Datum uitspraak: 20 februari 2013
AFDELING
BESTUURSRECHTSPRAAK
Uitspraak op het hoger beroep van:
de stichting De Eenbes, Stichting voor Katholiek, Protestants-Christelijk en Interconfessioneel Primair Onderwijs (hierna: de stichting), gevestigd te Geldrop, gemeente Geldrop-Mierlo,
appellante,
tegen de uitspraak van de rechtbank 's-Hertogenbosch van 24 april 2012 in zaak nr. 11/3751 in het geding tussen:
de stichting
en
de raad van de gemeente Geldrop-Mierlo (hierna: de raad).
Procesverloop
De raad heeft op 4 juli 2011 het Integraal Huisvestingsplan Onderwijs 2010-2014 (hierna: het IHP) vastgesteld. Daarbij heeft de raad, voor zover hier van belang, ten aanzien van het onderdeel nieuwe brede school Luchen uit de in het IHP genoemde twee scenario’s gekozen voor scenario 2 (dependance basisschool ’t Schrijverke).

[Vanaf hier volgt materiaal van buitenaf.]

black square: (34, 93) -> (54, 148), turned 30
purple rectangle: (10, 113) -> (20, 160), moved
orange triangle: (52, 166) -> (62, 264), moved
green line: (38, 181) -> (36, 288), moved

Bij besluit van 3 oktober 2011 heeft de raad het door de stichting daartegen gemaakte bezwaar niet-ontvankelijk verklaard.
Bij uitspraak van 24 april 2012 heeft de rechtbank het door de stichting daartegen ingestelde beroep gegrond verklaard, het besluit van 3 oktober 2011 vernietigd en de rechtsgevolgen daarvan in stand gelaten. Deze uitspraak is aangehecht.
Tegen deze uitspraak heeft de stichting hoger beroep ingesteld.
De raad heeft een verweerschrift ingediend.
De stichting heeft nadere stukken ingediend.
De zaak is door een meervoudige kamer van de Afdeling verwezen naar een enkelvoudige.
De Afdeling heeft de zaak ter zitting behandeld op 11 januari 2013, waar de stichting, vertegenwoordigd door mr. F.J.J.M. Janssen, werkzaam bij OSG Advies, en , [voorzitter] van het college van bestuur van de stichting, en de raad, vertegenwoordigd door mr. L.A. Hoegee-Kjellevold, advocaat te Nijmegen, en H.L. Nijssen, werkzaam bij de gemeente Geldrop-Mierlo, zijn verschenen.
Overwegingen
1.    Ingevolge artikel 1:3, eerste lid, van de Algemene wet bestuursrecht (hierna: de Awb) wordt onder besluit verstaan: een schriftelijke beslissing van een bestuursorgaan, inhoudende een publiekrechtelijke rechtshandeling.
Ingevolge artikel 7:1, eerste lid, dient degene aan wie het recht is toegekend beroep bij een administratieve rechter in te stellen, alvorens beroep in te stellen bezwaar te maken.
Ingevolge artikel 8:1, eerste lid, kan een belanghebbende tegen een besluit beroep instellen bij de rechtbank.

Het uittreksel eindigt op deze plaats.